The case, Catskill Mountains Chapter of Trout Unlimited, Inc. v. Environmental Protection Agency, stretches back to a 2004 case filed by the Miccosukee Tribe against the South Florida Water Management District. That case went up to the U.S. Supreme Court, which noted that the EPA didn’t have an official position on the application of NPDES permits to water transfers and invited the agency to create one. Nichols said water transfer exclusion from the permits was the “status quo,” but the rule wasn’t formal. In 2008, the EPA issued its official rule that water transfers are not subject to the National Pollutant Discharge Elimination System permitting program.
When water is transferred from one basin to the next, it naturally picks up “pollutants” as it flows through tunnels and canals that may have a different mineral composition than where it originated.
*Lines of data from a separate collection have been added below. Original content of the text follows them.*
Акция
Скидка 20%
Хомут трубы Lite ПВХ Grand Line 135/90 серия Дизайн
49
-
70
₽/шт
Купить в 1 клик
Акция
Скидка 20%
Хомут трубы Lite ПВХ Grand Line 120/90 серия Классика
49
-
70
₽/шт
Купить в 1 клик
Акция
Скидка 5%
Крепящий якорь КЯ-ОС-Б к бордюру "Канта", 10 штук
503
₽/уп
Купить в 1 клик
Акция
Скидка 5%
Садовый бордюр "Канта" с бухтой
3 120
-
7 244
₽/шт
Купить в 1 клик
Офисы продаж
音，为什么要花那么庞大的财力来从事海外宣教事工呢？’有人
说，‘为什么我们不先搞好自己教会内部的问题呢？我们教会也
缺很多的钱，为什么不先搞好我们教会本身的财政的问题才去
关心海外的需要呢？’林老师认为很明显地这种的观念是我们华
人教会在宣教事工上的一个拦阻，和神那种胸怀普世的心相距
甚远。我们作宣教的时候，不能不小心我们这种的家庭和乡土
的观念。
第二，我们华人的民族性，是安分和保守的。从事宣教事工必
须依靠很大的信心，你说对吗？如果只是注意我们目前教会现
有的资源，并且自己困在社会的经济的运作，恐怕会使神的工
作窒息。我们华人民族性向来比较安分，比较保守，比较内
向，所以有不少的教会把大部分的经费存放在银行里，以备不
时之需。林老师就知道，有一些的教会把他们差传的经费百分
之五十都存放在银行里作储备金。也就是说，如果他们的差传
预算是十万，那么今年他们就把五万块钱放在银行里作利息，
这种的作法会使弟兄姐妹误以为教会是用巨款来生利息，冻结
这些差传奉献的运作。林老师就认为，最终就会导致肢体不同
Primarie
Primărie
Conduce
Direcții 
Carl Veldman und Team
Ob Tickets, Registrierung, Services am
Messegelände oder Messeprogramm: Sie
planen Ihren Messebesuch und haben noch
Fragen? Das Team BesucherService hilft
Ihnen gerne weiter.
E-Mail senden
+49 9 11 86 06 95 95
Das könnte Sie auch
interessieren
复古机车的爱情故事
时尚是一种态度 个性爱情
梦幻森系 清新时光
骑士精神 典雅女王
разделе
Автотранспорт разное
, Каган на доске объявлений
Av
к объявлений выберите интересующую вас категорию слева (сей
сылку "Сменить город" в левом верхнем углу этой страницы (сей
CWA language that defines pollutant is also vague and can include any “industrial, municipal and agricultural waste discharged into water.”
“During spring runoff, erosion puts a lot of sediment into the canals and it gets transferred into water that may not have that same level of sediment,” Nichols said. “You’d be required as the transferor to meet all the water quality standards of the receiving water body, 24 hours a day, 365 days a year. It would be technologically and economically infeasible to do it.” The 2nd Circuit found that some financial estimates for compliance on just the major water transfers in the West would cost upwards of $4 billion.
After the 2008 rule was implemented, 11 states led by New York — along with several environmental groups, the province of Manitoba and tribal governments — sued the EPA. The case was consolidated in the 11th Circuit Court of Appeals. Ten Western states including Colorado and 26 water providers throughout those states jumped into the fray as defendants, but the 11th Circuit denied the intervention. Later, the 11th Circuit ruled it did not have jurisdiction, and a U.S. Supreme Court ruling stated that jurisdiction belonged to federal district courts.
After the 11th Circuit lifted its stay, the cases in the Southern Districts of New York and Florida were reactivated and the Western defendants intervened.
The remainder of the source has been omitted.